DietPi icon indicating copy to clipboard operation
DietPi copied to clipboard

recover of backup failed

Open miloit opened this issue 3 weeks ago • 5 comments

Details:

  • Date | 2025-11-16 15:49:04
  • Program name | DietPi-Backup
  • Command | cp -a /mnt/nfs_client/dietpi-backup/data/etc/debian_version /etc/debian_version
  • Exit code | 1
  • DietPi version | v9.19.2 (MichaIng/master)
  • Distro version | trixie (ID=8)
  • Kernel version | Linux DietPi 6.12.57-current-rockchip64 #1 SMP PREEMPT Sun Nov 2 13:15:23 UTC 2025 aarch64 GNU/Linux
  • Architecture | arm64
  • Hardware model | NanoPi R5S/R5C (aarch64) (ID=76)
  • Power supply | (EG: RAVPower 5V 1A)
  • SD card | (EG: SanDisk Ultra 16 GB)

Steps to reproduce:

  1. ...
  2. ...

Expected behaviour:

  • ...

Actual behaviour:

  • ...

Extra details:

  • ...

Additional logs:

cp: preserving permissions for ‘/etc/debian_version’: Operation not supported

miloit avatar Nov 16 '25 14:11 miloit

Can you show the output of this:

ls -l /mnt/nfs_client/dietpi-backup/data/etc/debian_version /etc/debian_version

And what filesystem type is used on the NFS server side? Are you using recursive ACLs or xattr there?

Generally, the restore was mostly complete, rsync copied all files it found a diff. The reason we copy /etc/debian_version manually afterwards, is that it can have the same size and mtime between Debian versions, and hence rsync might think it is identical, not copying it, during backup, or restore, or both. So we copy it manually in both cases after the rsync call. This is however relevant only for the first backup after a distro upgrade, or when restoring an older Debian version after a distro upgrade.

But that cp -a fails indicates that there seems to me some limitation regarding NFS in combination with a certain filesystem type or maybe certain attributes on the server side. If NFS is used, we cannot know which filesystem type the server uses, hence we test changing the mode of a test file via chmod back and forth to see whether the changes are effectively applied, to assure the server side has UNIX mode support.
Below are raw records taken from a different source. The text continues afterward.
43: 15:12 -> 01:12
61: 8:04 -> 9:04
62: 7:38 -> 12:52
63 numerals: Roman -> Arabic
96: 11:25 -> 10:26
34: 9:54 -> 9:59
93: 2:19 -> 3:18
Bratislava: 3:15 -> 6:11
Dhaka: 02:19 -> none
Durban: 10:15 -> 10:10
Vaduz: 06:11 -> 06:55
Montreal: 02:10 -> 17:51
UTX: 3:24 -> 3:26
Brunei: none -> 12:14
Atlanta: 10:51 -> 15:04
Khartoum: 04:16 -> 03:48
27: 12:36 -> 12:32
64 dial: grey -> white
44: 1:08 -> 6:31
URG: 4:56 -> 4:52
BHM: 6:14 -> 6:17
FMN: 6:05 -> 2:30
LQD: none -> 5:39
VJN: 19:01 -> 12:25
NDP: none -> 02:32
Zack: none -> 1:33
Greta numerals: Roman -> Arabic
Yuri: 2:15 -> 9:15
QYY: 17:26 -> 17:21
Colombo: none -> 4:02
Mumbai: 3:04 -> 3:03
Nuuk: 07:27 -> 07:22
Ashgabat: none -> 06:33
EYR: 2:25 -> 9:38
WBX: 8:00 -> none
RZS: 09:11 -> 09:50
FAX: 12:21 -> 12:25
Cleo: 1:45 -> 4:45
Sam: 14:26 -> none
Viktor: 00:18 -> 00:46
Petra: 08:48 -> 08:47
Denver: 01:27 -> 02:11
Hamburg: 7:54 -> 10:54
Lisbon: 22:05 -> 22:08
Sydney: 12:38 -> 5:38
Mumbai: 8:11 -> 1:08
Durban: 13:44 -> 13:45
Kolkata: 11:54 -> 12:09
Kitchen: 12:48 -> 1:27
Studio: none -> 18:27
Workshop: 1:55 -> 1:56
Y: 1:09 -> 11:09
Looks like this test is not sufficient in all cases.

MichaIng avatar Nov 16 '25 15:11 MichaIng

 ls -l /mnt/nfs_client/dietpi-backup/data/etc/debian_version /etc/debian_version
-rw-r--r--  1 root root 5  7. Nov 18:40 /etc/debian_version
-rw-r--r--+ 1 root root 5 24. Aug 18:20 /mnt/nfs_client/dietpi-backup/data/etc/debian_version

And recursive ACLs

miloit avatar Nov 16 '25 19:11 miloit

So the + is indicating that the file has an ACL indeed. Can you check this:

apt install acl
getfacl /mnt/nfs_client/dietpi-backup/data/etc/debian_version

EDIT: Ah, saw your edit now. I read a bit, and indeed ACLs on an NFSv4 share break cp -a, since it tries to preserve the ACL, but fails since NFSv4 inherently exposes them as its own ACL type to clients, incompatible with native POSIX ACL. Kinda annoying, but this means, even with server and client using Linux and ext4, the client cannot cp -a any file with ACL out of the NFS share, since the NFS server always translates them into its own format for transfer. rsync -a seems to be able to special-handle this, but also its -a option does not include ACLs.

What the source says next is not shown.